=== Data to process ===
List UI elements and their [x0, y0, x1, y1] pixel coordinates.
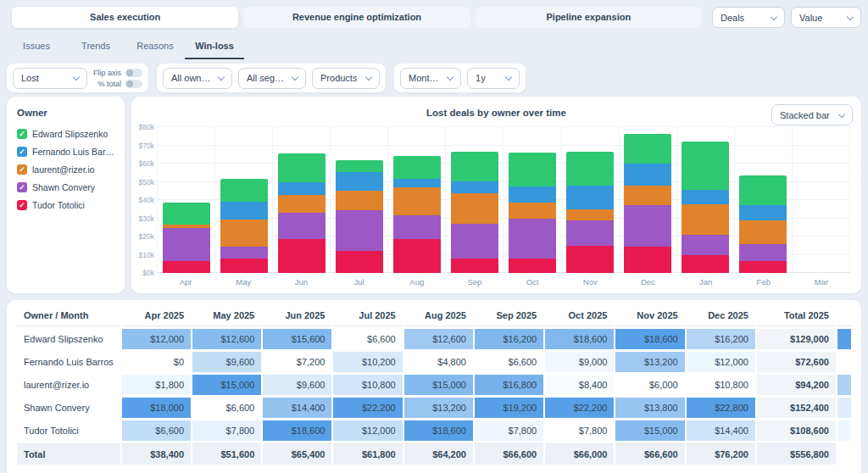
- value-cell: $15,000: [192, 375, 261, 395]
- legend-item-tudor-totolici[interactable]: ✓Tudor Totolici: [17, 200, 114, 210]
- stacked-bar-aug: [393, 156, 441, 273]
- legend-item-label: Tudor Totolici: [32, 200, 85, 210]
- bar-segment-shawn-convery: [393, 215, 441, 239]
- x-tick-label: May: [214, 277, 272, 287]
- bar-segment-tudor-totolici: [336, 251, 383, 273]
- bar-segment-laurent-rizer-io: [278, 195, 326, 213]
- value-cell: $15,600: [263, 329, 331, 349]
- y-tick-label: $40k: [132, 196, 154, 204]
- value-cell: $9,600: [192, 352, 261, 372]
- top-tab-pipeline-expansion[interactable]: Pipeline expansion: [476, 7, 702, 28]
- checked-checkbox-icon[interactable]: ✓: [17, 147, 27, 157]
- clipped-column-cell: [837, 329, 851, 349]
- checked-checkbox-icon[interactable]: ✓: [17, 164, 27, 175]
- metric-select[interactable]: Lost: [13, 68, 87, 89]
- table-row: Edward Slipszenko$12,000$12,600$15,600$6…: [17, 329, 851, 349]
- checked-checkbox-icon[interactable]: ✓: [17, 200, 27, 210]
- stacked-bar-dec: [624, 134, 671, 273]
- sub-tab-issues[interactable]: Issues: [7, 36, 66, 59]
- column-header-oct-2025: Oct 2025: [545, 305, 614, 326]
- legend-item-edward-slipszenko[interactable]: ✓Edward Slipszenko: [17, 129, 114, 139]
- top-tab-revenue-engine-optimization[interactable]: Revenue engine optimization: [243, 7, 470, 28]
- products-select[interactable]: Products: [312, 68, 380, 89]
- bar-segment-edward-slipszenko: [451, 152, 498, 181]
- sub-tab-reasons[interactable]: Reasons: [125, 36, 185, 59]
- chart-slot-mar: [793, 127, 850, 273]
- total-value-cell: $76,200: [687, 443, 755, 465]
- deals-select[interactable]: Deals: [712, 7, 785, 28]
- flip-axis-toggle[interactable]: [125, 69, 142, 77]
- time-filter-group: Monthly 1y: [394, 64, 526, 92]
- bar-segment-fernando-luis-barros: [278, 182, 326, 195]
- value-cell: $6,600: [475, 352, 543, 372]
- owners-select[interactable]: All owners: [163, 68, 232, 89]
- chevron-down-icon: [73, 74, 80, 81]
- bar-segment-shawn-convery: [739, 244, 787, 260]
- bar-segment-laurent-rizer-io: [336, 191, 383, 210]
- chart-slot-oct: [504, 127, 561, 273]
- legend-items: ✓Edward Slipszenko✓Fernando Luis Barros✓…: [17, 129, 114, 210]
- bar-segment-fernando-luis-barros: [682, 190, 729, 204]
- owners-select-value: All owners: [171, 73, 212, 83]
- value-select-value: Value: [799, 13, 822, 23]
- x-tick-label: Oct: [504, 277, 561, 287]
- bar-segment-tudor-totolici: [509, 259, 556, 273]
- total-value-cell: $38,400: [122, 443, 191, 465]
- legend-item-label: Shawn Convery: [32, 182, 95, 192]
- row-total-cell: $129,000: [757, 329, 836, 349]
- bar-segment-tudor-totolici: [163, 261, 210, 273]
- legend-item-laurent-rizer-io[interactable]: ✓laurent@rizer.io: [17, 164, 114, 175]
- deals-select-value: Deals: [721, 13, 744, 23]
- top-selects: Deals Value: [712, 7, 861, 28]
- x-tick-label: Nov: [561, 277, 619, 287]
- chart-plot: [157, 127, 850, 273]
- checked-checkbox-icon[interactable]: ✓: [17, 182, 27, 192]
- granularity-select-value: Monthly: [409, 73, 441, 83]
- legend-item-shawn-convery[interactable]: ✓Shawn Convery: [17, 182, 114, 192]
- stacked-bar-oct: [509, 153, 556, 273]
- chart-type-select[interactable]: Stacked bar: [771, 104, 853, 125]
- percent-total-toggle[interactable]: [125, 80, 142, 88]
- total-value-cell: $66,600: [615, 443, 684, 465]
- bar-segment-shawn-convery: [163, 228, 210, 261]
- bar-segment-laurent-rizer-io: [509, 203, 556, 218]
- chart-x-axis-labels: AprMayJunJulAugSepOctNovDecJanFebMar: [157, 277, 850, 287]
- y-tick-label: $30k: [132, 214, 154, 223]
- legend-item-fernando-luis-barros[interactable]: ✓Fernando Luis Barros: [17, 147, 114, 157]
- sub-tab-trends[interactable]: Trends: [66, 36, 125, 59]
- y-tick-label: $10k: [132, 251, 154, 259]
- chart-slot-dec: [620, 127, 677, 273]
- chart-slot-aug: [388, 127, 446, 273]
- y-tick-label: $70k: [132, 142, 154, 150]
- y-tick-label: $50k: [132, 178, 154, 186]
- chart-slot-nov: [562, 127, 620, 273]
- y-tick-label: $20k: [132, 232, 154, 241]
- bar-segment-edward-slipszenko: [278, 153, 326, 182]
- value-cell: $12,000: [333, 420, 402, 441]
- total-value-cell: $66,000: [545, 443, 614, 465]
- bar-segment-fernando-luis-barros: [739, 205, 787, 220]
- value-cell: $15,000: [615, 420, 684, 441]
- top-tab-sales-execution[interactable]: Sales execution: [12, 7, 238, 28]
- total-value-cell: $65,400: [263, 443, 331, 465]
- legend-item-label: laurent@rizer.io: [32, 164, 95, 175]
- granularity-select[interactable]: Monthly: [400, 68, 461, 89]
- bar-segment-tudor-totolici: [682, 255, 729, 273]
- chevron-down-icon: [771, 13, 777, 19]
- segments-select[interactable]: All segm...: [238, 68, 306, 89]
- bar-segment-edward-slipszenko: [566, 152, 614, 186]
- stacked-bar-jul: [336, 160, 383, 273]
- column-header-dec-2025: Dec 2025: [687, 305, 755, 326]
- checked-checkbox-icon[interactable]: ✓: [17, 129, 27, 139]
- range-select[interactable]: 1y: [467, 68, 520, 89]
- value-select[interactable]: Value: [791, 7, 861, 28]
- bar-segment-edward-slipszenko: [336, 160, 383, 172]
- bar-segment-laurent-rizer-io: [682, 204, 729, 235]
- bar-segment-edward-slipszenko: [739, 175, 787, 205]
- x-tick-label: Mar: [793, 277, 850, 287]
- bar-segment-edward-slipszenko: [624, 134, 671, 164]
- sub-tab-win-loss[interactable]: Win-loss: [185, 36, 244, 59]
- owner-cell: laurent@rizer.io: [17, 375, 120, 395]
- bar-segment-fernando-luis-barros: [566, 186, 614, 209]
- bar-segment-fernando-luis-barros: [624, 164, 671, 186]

=== Exercise prompt ===
An exact retyping of the entries, without images, is the required answer.

=== Response area ===
List UI elements and their [x0, y0, x1, y1] pixel coordinates.
- value-cell: $15,000: [192, 375, 261, 395]
- legend-item-tudor-totolici[interactable]: ✓Tudor Totolici: [17, 200, 114, 210]
- stacked-bar-aug: [393, 156, 441, 273]
- legend-item-label: Tudor Totolici: [32, 200, 85, 210]
- bar-segment-shawn-convery: [393, 215, 441, 239]
- x-tick-label: May: [214, 277, 272, 287]
- bar-segment-tudor-totolici: [336, 251, 383, 273]
- bar-segment-laurent-rizer-io: [278, 195, 326, 213]
- value-cell: $15,600: [263, 329, 331, 349]
- y-tick-label: $40k: [132, 196, 154, 204]
- value-cell: $9,600: [192, 352, 261, 372]
- top-tab-pipeline-expansion[interactable]: Pipeline expansion: [476, 7, 702, 28]
- checked-checkbox-icon[interactable]: ✓: [17, 147, 27, 157]
- clipped-column-cell: [837, 329, 851, 349]
- checked-checkbox-icon[interactable]: ✓: [17, 164, 27, 175]
- metric-select[interactable]: Lost: [13, 68, 87, 89]
- table-row: Edward Slipszenko$12,000$12,600$15,600$6…: [17, 329, 851, 349]
- checked-checkbox-icon[interactable]: ✓: [17, 200, 27, 210]
- stacked-bar-dec: [624, 134, 671, 273]
- sub-tab-issues[interactable]: Issues: [7, 36, 66, 59]
- column-header-oct-2025: Oct 2025: [545, 305, 614, 326]
- legend-item-edward-slipszenko[interactable]: ✓Edward Slipszenko: [17, 129, 114, 139]
- top-tab-revenue-engine-optimization[interactable]: Revenue engine optimization: [243, 7, 470, 28]
- products-select[interactable]: Products: [312, 68, 380, 89]
- bar-segment-edward-slipszenko: [451, 152, 498, 181]
- sub-tab-reasons[interactable]: Reasons: [125, 36, 185, 59]
- chart-slot-mar: [793, 127, 850, 273]
- total-value-cell: $76,200: [687, 443, 755, 465]
- deals-select[interactable]: Deals: [712, 7, 785, 28]
- flip-axis-toggle[interactable]: [125, 69, 142, 77]
- time-filter-group: Monthly 1y: [394, 64, 526, 92]
- bar-segment-fernando-luis-barros: [278, 182, 326, 195]
- value-cell: $6,600: [475, 352, 543, 372]
- owners-select[interactable]: All owners: [163, 68, 232, 89]
- chevron-down-icon: [73, 74, 80, 81]
- bar-segment-shawn-convery: [739, 244, 787, 260]
- bar-segment-laurent-rizer-io: [336, 191, 383, 210]
- chart-slot-oct: [504, 127, 561, 273]
- legend-items: ✓Edward Slipszenko✓Fernando Luis Barros✓…: [17, 129, 114, 210]
- bar-segment-fernando-luis-barros: [682, 190, 729, 204]
- owners-select-value: All owners: [171, 73, 212, 83]
- value-select-value: Value: [799, 13, 822, 23]
- x-tick-label: Oct: [504, 277, 561, 287]
- bar-segment-tudor-totolici: [509, 259, 556, 273]
- total-value-cell: $38,400: [122, 443, 191, 465]
- legend-item-label: Shawn Convery: [32, 182, 95, 192]
- row-total-cell: $129,000: [757, 329, 836, 349]
- bar-segment-tudor-totolici: [163, 261, 210, 273]
- legend-item-laurent-rizer-io[interactable]: ✓laurent@rizer.io: [17, 164, 114, 175]
- deals-select-value: Deals: [721, 13, 744, 23]
- top-selects: Deals Value: [712, 7, 861, 28]
- x-tick-label: Nov: [561, 277, 619, 287]
- chart-plot: [157, 127, 850, 273]
- checked-checkbox-icon[interactable]: ✓: [17, 182, 27, 192]
- granularity-select-value: Monthly: [409, 73, 441, 83]
- legend-item-shawn-convery[interactable]: ✓Shawn Convery: [17, 182, 114, 192]
- stacked-bar-oct: [509, 153, 556, 273]
- chart-type-select[interactable]: Stacked bar: [771, 104, 853, 125]
- percent-total-toggle[interactable]: [125, 80, 142, 88]
- total-value-cell: $66,600: [615, 443, 684, 465]
- bar-segment-shawn-convery: [163, 228, 210, 261]
- bar-segment-laurent-rizer-io: [509, 203, 556, 218]
- chart-x-axis-labels: AprMayJunJulAugSepOctNovDecJanFebMar: [157, 277, 850, 287]
- y-tick-label: $30k: [132, 214, 154, 223]
- legend-item-fernando-luis-barros[interactable]: ✓Fernando Luis Barros: [17, 147, 114, 157]
- sub-tab-trends[interactable]: Trends: [66, 36, 125, 59]
- y-tick-label: $10k: [132, 251, 154, 259]
- chart-slot-dec: [620, 127, 677, 273]
- chart-slot-aug: [388, 127, 446, 273]
- y-tick-label: $70k: [132, 142, 154, 150]
- y-tick-label: $50k: [132, 178, 154, 186]
- chart-slot-nov: [562, 127, 620, 273]
- y-tick-label: $20k: [132, 232, 154, 241]
- bar-segment-edward-slipszenko: [278, 153, 326, 182]
- value-cell: $12,000: [333, 420, 402, 441]
- total-value-cell: $66,000: [545, 443, 614, 465]
- bar-segment-fernando-luis-barros: [739, 205, 787, 220]
- value-cell: $15,000: [615, 420, 684, 441]
- top-tab-sales-execution[interactable]: Sales execution: [12, 7, 238, 28]
- total-value-cell: $65,400: [263, 443, 331, 465]
- legend-item-label: laurent@rizer.io: [32, 164, 95, 175]
- granularity-select[interactable]: Monthly: [400, 68, 461, 89]
- bar-segment-tudor-totolici: [682, 255, 729, 273]
- chevron-down-icon: [771, 13, 777, 19]
- segments-select[interactable]: All segm...: [238, 68, 306, 89]
- bar-segment-edward-slipszenko: [566, 152, 614, 186]
- stacked-bar-jul: [336, 160, 383, 273]
- column-header-dec-2025: Dec 2025: [687, 305, 755, 326]
- checked-checkbox-icon[interactable]: ✓: [17, 129, 27, 139]
- range-select[interactable]: 1y: [467, 68, 520, 89]
- value-select[interactable]: Value: [791, 7, 861, 28]
- bar-segment-edward-slipszenko: [336, 160, 383, 172]
- bar-segment-laurent-rizer-io: [682, 204, 729, 235]
- bar-segment-edward-slipszenko: [739, 175, 787, 205]
- x-tick-label: Mar: [793, 277, 850, 287]
- bar-segment-edward-slipszenko: [624, 134, 671, 164]
- sub-tab-win-loss[interactable]: Win-loss: [185, 36, 244, 59]
- owner-cell: laurent@rizer.io: [17, 375, 120, 395]
- bar-segment-fernando-luis-barros: [566, 186, 614, 209]
- bar-segment-fernando-luis-barros: [624, 164, 671, 186]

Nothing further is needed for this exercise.